Le message distillé par le film est pluriel. La barbarie est universelle, aussi bien humaine que simiesque, comme en témoigne le traitement que les singes réservent aux humains (expérimentations sur le cerveau, récupération de cadavres pour les empailler et les exposer, ...), et l’allusion aux expériences menées sur les animaux de laboratoire est claire. De plus, l’histoire est cyclique, à travers elle se succèdent diverses espèces dominantes, mais qui reproduisent à bien des égards les mêmes caractéristiques. Enfin, la fraternité entre espèces différentes reste malgré tout une source d’espoir.

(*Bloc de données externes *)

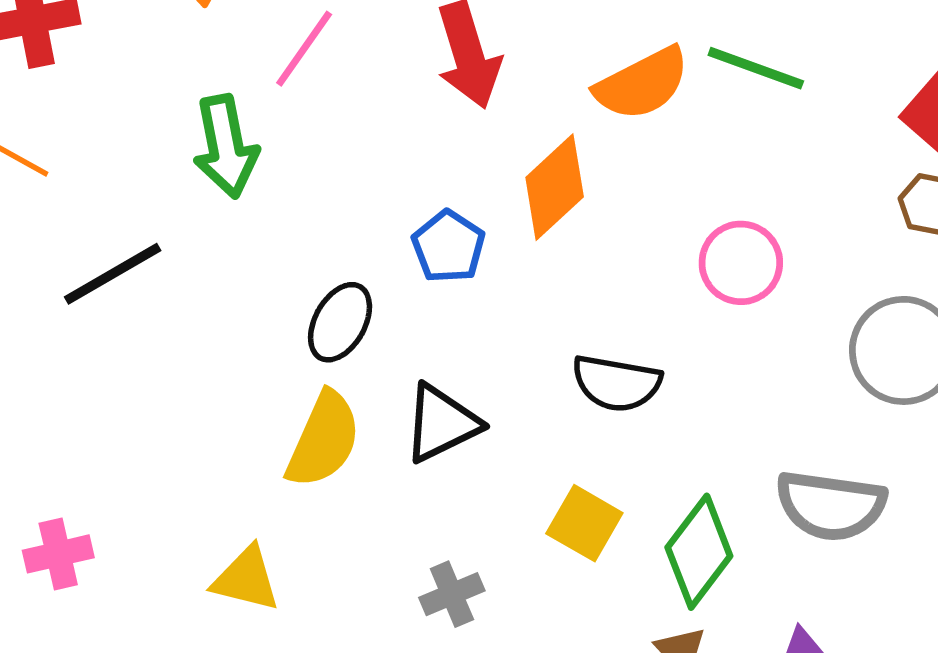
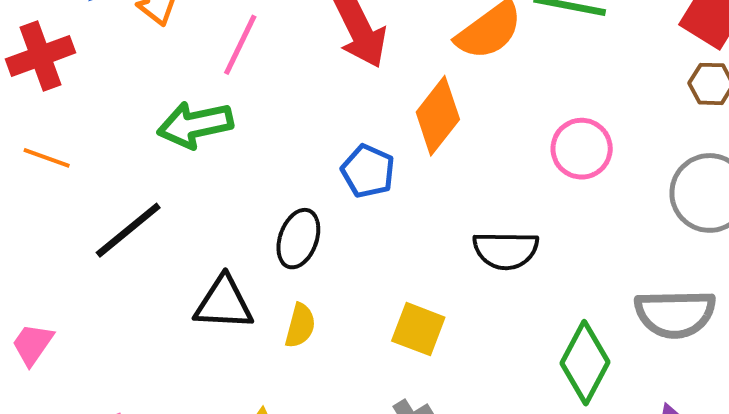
green arrow: (226, 146) -> (195, 125), turned 98
black triangle: (442, 423) -> (224, 303), moved, turned 38
yellow semicircle: (324, 440) -> (300, 326), size x0.6
yellow square: (584, 523) -> (418, 329), moved

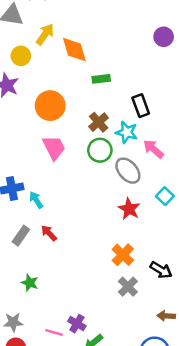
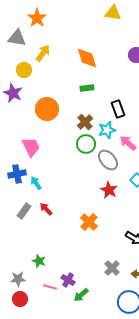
orange diamond: (74, 50) -> (87, 58), moved
cyan star: (127, 132) -> (107, 130), turned -30
pink trapezoid: (54, 148) -> (31, 147), moved
orange cross: (123, 255) -> (89, 222), moved
green star: (30, 283) -> (39, 261), moved
gray cross: (128, 287) -> (112, 268), moved

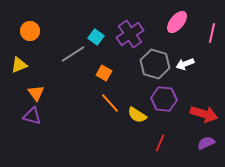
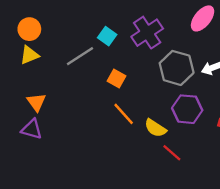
yellow triangle: (19, 65) -> (29, 55), moved
red line: (160, 143) -> (172, 153), moved, turned -72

Bien sûr, certains aspects du film apparaissent fortement datés. L’esthétique intérieure du vaisseau terrien, tout d’abord, avec son tableau de bord qui évoque celui des fusées américaines de l’époque, et sa vision psychédélique de l’espace. Quelques points de la réalisation frisent également l’expérimentation, qui allait s’épanouir dans la décennie suivante, comme l’angle de prise de vue de Taylor dans son sarcophage d’hibernation juste avant le générique de début, légèrement déformé, ou certains plans filmés de façon inclinée. Mais surtout, la peur du nucléaire et de l’apocalypse atomique est typique de l’époque de guerre froide, réchauffée par l’affaire de Cuba puis la guerre du Vietnam. C’est l’arme atomique qui est responsable de la (seconde, après celle d’Adam !) chute de l’homme, et ses ravages sont matérialisés par l’existence de la zone interdite.

Un film qui demeure en tout cas indispensable à la culture cinématographique SF.